Uma comédia chamada Estado português
“O mais fácil para mim seria a demissão”, disse a ministra da Administração Interna. Por favor, faça o mais fácil, e vá-se embora de vez.
Quando tudo corre mal, o Estado Todo Poderoso descobre subitamente que compete a cada cidadão desenrascar-se sozinho. Foi o secretário de Estado da Administração Interna, Jorge Gomes, quem o disse: “Têm de ser as próprias comunidades a ser proativas e não ficarmos todos à espera que apareçam os nossos bombeiros e aviões para nos resolver os problemas. Temos de nos autoproteger.” A ministra repetiu a mesma ideia: “As comunidades têm de se tornar mais resilientes às catástrofes.” Secretário de Estado e ministra só se esqueceram de acrescentar este detalhe: muitas das vítimas deste domingo morreram a tentar fazer isso mesmo – a tentar salvar sozinhas as suas casas, os seus armazéns, ou simplesmente as suas vidas. Trinta e seis (à hora a que escrevo) não conseguiram.
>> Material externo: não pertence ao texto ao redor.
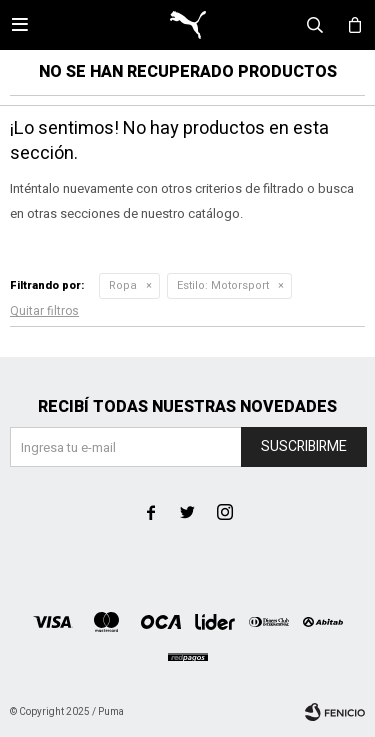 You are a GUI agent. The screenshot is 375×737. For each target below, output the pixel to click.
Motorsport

Se sacudir a água do capote servisse para apagar as chamas já não havia fogos em Portugal. O governo que nos desgoverna mete o nariz em tudo o que pode, e no próximo ano até vai controlar, para efeitos fiscais, o sal que comemos. Mas quando se trata de assumir a responsabilidade por mais uma catástrofe de dimensões absurdas, a mensagem socialista inspira-se naqueles que antigamente classificava como “fanáticos neoliberais”. O secretário de Estado aconselha-nos a sair da nossa zona de conforto. A ministra produz uma variação do célebre “ai aguenta, aguenta”. O primeiro-ministro garante não ter uma “varinha mágica” que possa resolver a situação e que andar por aí a exigir demissões de ministros é coisa “infantil”. As boas notícias são consequência do enorme mérito do governo. As más notícias são azares da mãe natureza e do aquecimento global. Quem discordar é uma criança.
Constança Urbano de Sousa, antes de nos informar que não teve férias, repetiu um par de vezes que estávamos perante “uma situação absolutamente extraordinária”. A ministra passou o dia a fazer o playback de Pedrógão Grande. Só que o disco está riscado. Se uma tragédia acontece duas vezes em quatro meses ela não é absolutamente extraordinária. E não sendo – nem sequer faltaram os carros calcinados em Oliveira do Hospital –, isso significa que o Estado voltou a falhar na mais básica das tarefas: proteger a vida dos seus cidadãos. António Costa fez tudo para que ninguém perdesse demasiado tempo a ler o relatório de Pedrógão Grande. Não só fez declarações públicas sem o ter lido na totalidade (foi o próprio quem o admitiu), como o timing da sua divulgação (pós-eleições autárquicas, orçamento para 2018, acusação a José Sócrates) teve como consequência um débil impacto público. Infelizmente para ele, e para todos nós, a natureza trocou-lhe as voltas.
Por isso, é fundamental lembrar que as conclusões do relatório não subscrevem a sua narrativa favorita sobre os fogos. Sim, é verdade que muitos dos problemas são estruturais e vão demorar anos a ser corrigidos. Mas é igualmente verdade que o relatório aponta para falhas muito concretas na coordenação da Protecção Civil, na não-antecipação da fase Charlie, no atraso na evacuação das aldeias, na falta de informação das populações, na ignorância científica de quem combate o fogo, nas nomeações de boys para a Protecção Civil. Nada disto tem a ver com pinheiros e eucaliptos. Tudo isto tem a ver com responsabilidades políticas – que Costa ignora olimpicamente, como se viu no seu discurso. “O mais fácil para mim seria a demissão”, disse a ministra da Administração Interna. Por favor, faça o mais fácil, e vá-se embora de vez.